More than six months after Walmart announced it would raise its minimum wage to $10 an hour, hundreds of thousands of store staff have yet to get the increase, with just a trickle of workers managing to complete a training program required for the pay boost.
While Walmart — the country's largest private-sector employer — earned plenty of positive coverage on announcing plans for the $10/hour raise, it qualified the news by saying newly hired staff would first need to complete its new Pathways course, which combines video tutorials and in-store training.
And a lot of Walmart staff at any given time are new hires. The company employs 1.5 million people in the US, and the nature of its low-wage, part time jobs means it has high staff turnover. It says it expects 500,000 new hires to go through the Pathways program this year, and they won't move to $10/hr until they complete it.
But current and former Walmart store staff have said that the program — which the company has said takes six months to complete — is marred by buggy and outdated computer software, and slowed down by bureaucratic hold-ups. In interviews with BuzzFeed News, as well as posts on discussion boards and social media, they say most staff are unlikely to complete Pathways in six months, due both to the glitchy systems and lengthy delays built into the training.
In fact, just 3,100 stockers and cashiers have completed Pathways as of September, according to Walmart spokesperson Kory Lundberg, with another 2,500 now taking a final assessment, one step away from graduation. The company is "very excited about these early numbers and expect to see them continue to grow," he said.
Glitches and teething problems are inevitable when rolling out something at this scale, Lundberg said. "As you can imagine, when making a new program available across 5,000 locations to hundreds of thousands of associates, there are times when we don’t get everything right the first time."
While the program can be completed in six months, workers may take up to 18 months to finish it, according to Lundberg. "The timing is based on what works best for them," he said.
Workers interviewed said they have been told they would be fired if they don't complete Pathways within 18 months. Asked about the deadline, Lundberg said Walmart has "guidelines for store managers to follow up with associates regularly who are approaching the 18 month timeline so they have what they need to complete the training and take the assessment."
Walmart piloted the Pathways training program for several months last year before instituting it in all its stores early this year. The game-like training modules cover topics like stocking, cleaning, cashier work, company history, and corporate structure.
At the end of each section, employees must have managers check in and sign off on their progress before they can move to the next module.

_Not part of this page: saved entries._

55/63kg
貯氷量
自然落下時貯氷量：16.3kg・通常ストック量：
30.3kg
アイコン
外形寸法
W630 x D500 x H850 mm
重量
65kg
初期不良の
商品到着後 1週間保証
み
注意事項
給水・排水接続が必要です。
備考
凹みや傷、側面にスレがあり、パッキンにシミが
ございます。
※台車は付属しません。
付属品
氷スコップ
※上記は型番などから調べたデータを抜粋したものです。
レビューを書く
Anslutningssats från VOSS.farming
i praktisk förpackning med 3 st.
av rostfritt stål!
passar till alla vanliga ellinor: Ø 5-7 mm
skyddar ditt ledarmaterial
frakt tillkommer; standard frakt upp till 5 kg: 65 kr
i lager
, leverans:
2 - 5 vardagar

It's a bottleneck that workers say slows progress — at busy Walmart stores, where managers are often in short supply, it can be hard to get ahold of one.

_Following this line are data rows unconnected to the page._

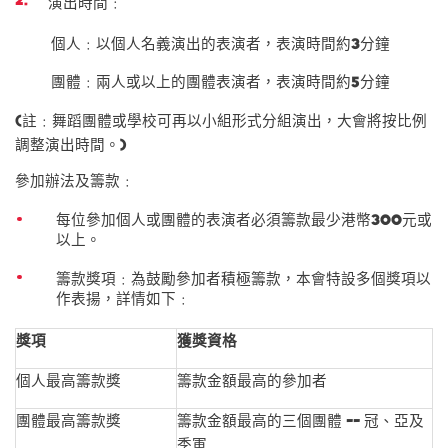
演出時間
﹕
個人﹕以個人名義演出的表演者，表演時間約3分鐘
團體﹕兩人或以上的團體表演者，表演時間約5分鐘
(註﹕舞蹈團體或學校可再以小組形式分組演出，大會將按比例
調整演出時間。)
參加辦法及籌款﹕
每位參加個人或團體的表演者必須籌款最少港幣300元或
以上。
籌款獎項﹕為鼓勵參加者積極籌款，本會特設多個獎項以
作表揚，詳情如下﹕
獎項
獲獎資格
個人最高籌款獎
籌款金額最高的參加者
團體最高籌款獎
籌款金額最高的三個團體 -- 冠、亞及
季軍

Walmart says the delays, which can last up to 42 days between training modules, are in place to prevent "fire-hose learning" and give workers a chance to show managers their new knowledge in action on the shop floor.
Staff say the training software's slow-loading videos and images are another drag on getting it done. One worker said they waited 35 minutes for videos to load during a 90-minute session. "How much does Walmart waste on slow internet?" asked one popular Reddit thread. On the same message board, another commenter said their store manager turned on a back-room TV and let workers watch The Brady Bunch while waiting for the training modules load.
Henery Cash, a student at Indiana University and former Walmart employee, told BuzzFeed News that after experiencing "constant freezing and unresponsive tabs" in the training system, he tweeted at the company, offering to help debug the software. Walmart replied, telling him where to apply for an internship, but he said he didn't end up doing any tech work for the retailer.
"My experience with Pathways had been dismal," one store worker, who asked not to be named, told BuzzFeed News, citing the buggy software and slow progress. But for the extra dollar per hour, he said he'll put up with it. "I used to work at Walmart for nine-and-a-half years, only to quit and come back recently, only to be told I have to do Pathways," he said. "You don't get the raise until you finish."
Lundberg, the Walmart spokesperson, said the company irons out bugs when it is made aware of them, and is "excited" about the feedback it has received from staff about Pathways.
"No other retailer offers as wide a range of jobs, training opportunities, room for advancement, benefits and the opportunity for financial advancement" than Walmart, he said.